We began the year, as we always do, with questions...
1a. Clarification of the concept of "table" and its place in the episteme of Order (cf. 217).
1b. Clarification of notions of historicity and its place in the episteme History (cf. 259).
2. Clarification of Foucault's concept of "event" (cf. 217), "archaeology, however, must examine each event" (218).
3. How or why do discourses/epistemes undergo mutation; contrast Marxism which "introduced no real discontinuity" (cf. 261).
4. Relation of History to economics (cf. 219).

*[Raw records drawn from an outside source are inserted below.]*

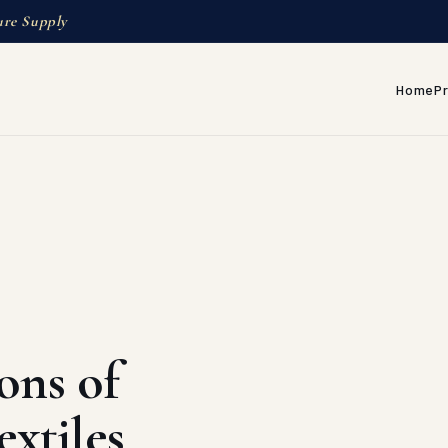
ure Supply
Home
P
ons of
xtiles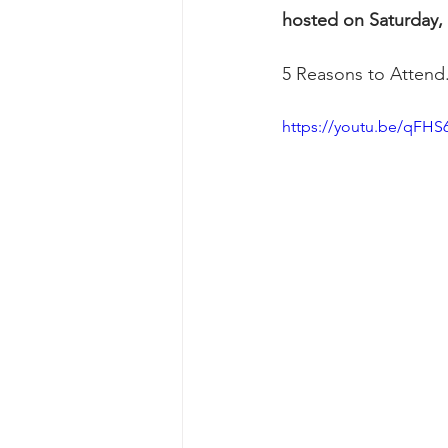
hosted on Saturday,
5 Reasons to Attend
https://youtu.be/qFHS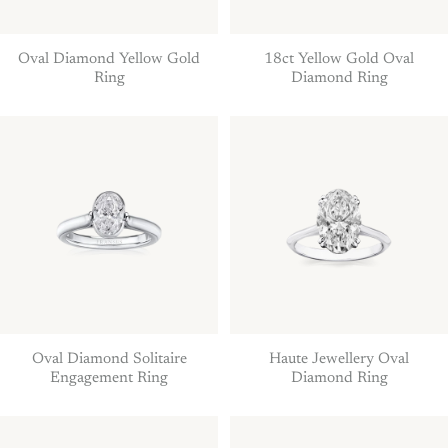
Oval Diamond Yellow Gold
18ct Yellow Gold Oval
Ring
Diamond Ring
Oval Diamond Solitaire
Haute Jewellery Oval
Engagement Ring
Diamond Ring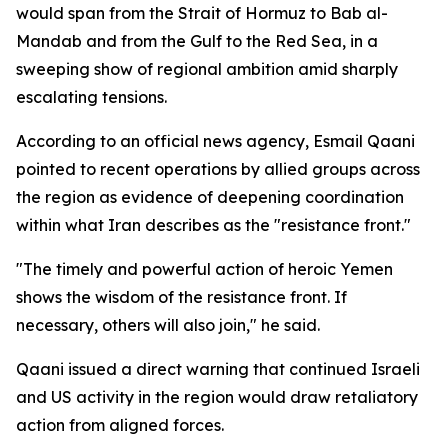
would span from the Strait of Hormuz to Bab al-
Mandab and from the Gulf to the Red Sea, in a
sweeping show of regional ambition amid sharply
escalating tensions.
According to an official news agency, Esmail Qaani
pointed to recent operations by allied groups across
the region as evidence of deepening coordination
within what Iran describes as the "resistance front."
"The timely and powerful action of heroic Yemen
shows the wisdom of the resistance front. If
necessary, others will also join," he said.
Qaani issued a direct warning that continued Israeli
and US activity in the region would draw retaliatory
action from aligned forces.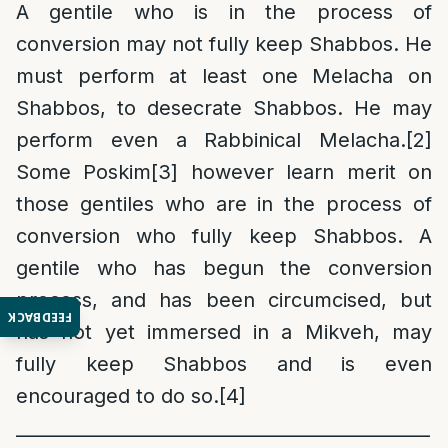
A gentile who is in the process of
conversion may not fully keep Shabbos. He
must perform at least one Melacha on
Shabbos, to desecrate Shabbos. He may
perform even a Rabbinical Melacha.
[2]
Some Poskim
[3]
however learn merit on
those gentiles who are in the process of
conversion who fully keep Shabbos. A
gentile who has begun the conversion
process, and has been circumcised, but
FEEDBACK
has not yet immersed in a Mikveh, may
fully keep Shabbos and is even
encouraged to do so.
[4]
______________________________________________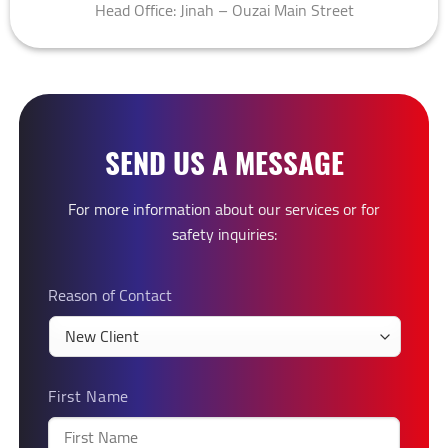
Head Office: Jinah – Ouzai Main Street
SEND US A MESSAGE
For more information about our services or for
safety inquiries:
Reason of Contact
First Name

5. What does Nietzsche represent for Foucault at the end of the discussion (cf. 263)? Are we still, as of 1966, within the 19th century episteme? Or beyond it?
6. How would/should we characterize archaeology? Where is archaeology in all of this?
Then discussion ensued...
Archaeology is the study of depth conditions for rules of knowledge within a certain episteme.
Depth conditions make sense of "surface" knowledge (connaissance) in terms of depth conditions of knowledge (savoir). This depth is a "positive unconscious".
Depth conditions = "Order and Representation" versus "History"
Study of depth conditions = archaeology.
Smith versus Ricardo. Smiths's analysis of the growth of wealth versus Ricardo's overt labor theory of value.